(Stored data)
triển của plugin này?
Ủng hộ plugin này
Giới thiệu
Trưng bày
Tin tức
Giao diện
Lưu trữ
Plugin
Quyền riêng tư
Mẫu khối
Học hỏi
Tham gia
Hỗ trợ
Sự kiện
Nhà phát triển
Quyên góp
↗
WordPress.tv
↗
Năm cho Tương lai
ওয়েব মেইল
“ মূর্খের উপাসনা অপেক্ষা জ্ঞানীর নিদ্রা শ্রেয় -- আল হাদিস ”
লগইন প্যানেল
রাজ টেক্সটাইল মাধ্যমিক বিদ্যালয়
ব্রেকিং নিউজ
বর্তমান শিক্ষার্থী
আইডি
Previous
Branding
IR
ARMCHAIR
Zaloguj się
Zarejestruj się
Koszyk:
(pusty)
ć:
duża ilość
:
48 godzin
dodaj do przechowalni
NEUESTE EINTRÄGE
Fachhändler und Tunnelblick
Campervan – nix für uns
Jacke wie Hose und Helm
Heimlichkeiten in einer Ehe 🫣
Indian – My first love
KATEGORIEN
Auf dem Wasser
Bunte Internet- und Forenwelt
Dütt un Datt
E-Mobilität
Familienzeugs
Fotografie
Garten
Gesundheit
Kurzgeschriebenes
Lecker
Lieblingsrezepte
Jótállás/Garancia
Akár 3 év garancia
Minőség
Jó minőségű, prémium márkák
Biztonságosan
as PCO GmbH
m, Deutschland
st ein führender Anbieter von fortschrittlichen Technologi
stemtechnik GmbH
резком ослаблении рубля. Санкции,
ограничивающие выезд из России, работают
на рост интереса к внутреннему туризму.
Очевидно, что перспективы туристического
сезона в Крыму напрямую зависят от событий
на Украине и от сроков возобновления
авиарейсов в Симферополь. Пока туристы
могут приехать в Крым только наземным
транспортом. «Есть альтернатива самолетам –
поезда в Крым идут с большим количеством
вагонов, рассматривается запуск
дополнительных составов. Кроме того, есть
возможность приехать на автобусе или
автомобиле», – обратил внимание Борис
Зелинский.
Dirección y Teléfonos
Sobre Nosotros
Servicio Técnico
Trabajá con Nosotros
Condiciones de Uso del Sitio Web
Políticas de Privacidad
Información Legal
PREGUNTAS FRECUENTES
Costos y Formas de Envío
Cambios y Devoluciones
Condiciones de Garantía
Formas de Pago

--- EXERCISE ---
Restate word for word the lines running from the line that holds "Zarejestruj się" to the final line of the entries.

--- WRITTEN SOLUTION ---
Zarejestruj się
Koszyk:
(pusty)
ć:
duża ilość
:
48 godzin
dodaj do przechowalni
NEUESTE EINTRÄGE
Fachhändler und Tunnelblick
Campervan – nix für uns
Jacke wie Hose und Helm
Heimlichkeiten in einer Ehe 🫣
Indian – My first love
KATEGORIEN
Auf dem Wasser
Bunte Internet- und Forenwelt
Dütt un Datt
E-Mobilität
Familienzeugs
Fotografie
Garten
Gesundheit
Kurzgeschriebenes
Lecker
Lieblingsrezepte
Jótállás/Garancia
Akár 3 év garancia
Minőség
Jó minőségű, prémium márkák
Biztonságosan
as PCO GmbH
m, Deutschland
st ein führender Anbieter von fortschrittlichen Technologi
stemtechnik GmbH
резком ослаблении рубля. Санкции,
ограничивающие выезд из России, работают
на рост интереса к внутреннему туризму.
Очевидно, что перспективы туристического
сезона в Крыму напрямую зависят от событий
на Украине и от сроков возобновления
авиарейсов в Симферополь. Пока туристы
могут приехать в Крым только наземным
транспортом. «Есть альтернатива самолетам –
поезда в Крым идут с большим количеством
вагонов, рассматривается запуск
дополнительных составов. Кроме того, есть
возможность приехать на автобусе или
автомобиле», – обратил внимание Борис
Зелинский.
Dirección y Teléfonos
Sobre Nosotros
Servicio Técnico
Trabajá con Nosotros
Condiciones de Uso del Sitio Web
Políticas de Privacidad
Información Legal
PREGUNTAS FRECUENTES
Costos y Formas de Envío
Cambios y Devoluciones
Condiciones de Garantía
Formas de Pago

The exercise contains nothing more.